* Problem statement
Across all entries below, how many lines include "chevron"? Only the number, please.

-------- Data to examine

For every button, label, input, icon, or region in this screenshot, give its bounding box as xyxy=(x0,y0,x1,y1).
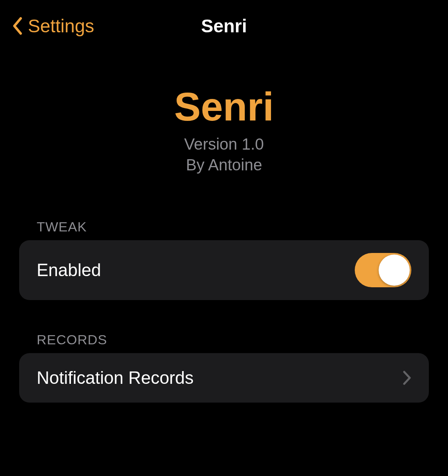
section-header-tweak: TWEAK xyxy=(19,219,429,240)
hero-author: By Antoine xyxy=(0,154,448,175)
enabled-label: Enabled xyxy=(37,260,101,280)
back-label: Settings xyxy=(28,15,94,37)
hero-section: Senri Version 1.0 By Antoine xyxy=(0,48,448,219)
records-cell-group: Notification Records xyxy=(19,353,429,403)
toggle-knob xyxy=(379,255,410,286)
section-header-records: RECORDS xyxy=(19,332,429,353)
navigation-bar: Settings Senri xyxy=(0,0,448,48)
back-button[interactable]: Settings xyxy=(12,15,94,37)
page-title: Senri xyxy=(201,15,247,37)
notification-records-cell[interactable]: Notification Records xyxy=(19,353,429,403)
hero-title: Senri xyxy=(0,84,448,130)
enabled-toggle[interactable] xyxy=(355,253,411,287)
chevron-right-icon xyxy=(403,370,411,385)
hero-version: Version 1.0 xyxy=(0,134,448,154)
tweak-cell-group: Enabled xyxy=(19,240,429,300)
chevron-left-icon xyxy=(12,17,23,35)
notification-records-label: Notification Records xyxy=(37,368,194,388)
enabled-cell: Enabled xyxy=(19,240,429,300)
tweak-section: TWEAK Enabled xyxy=(0,219,448,300)
records-section: RECORDS Notification Records xyxy=(0,332,448,403)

----------------

* Response to the task
2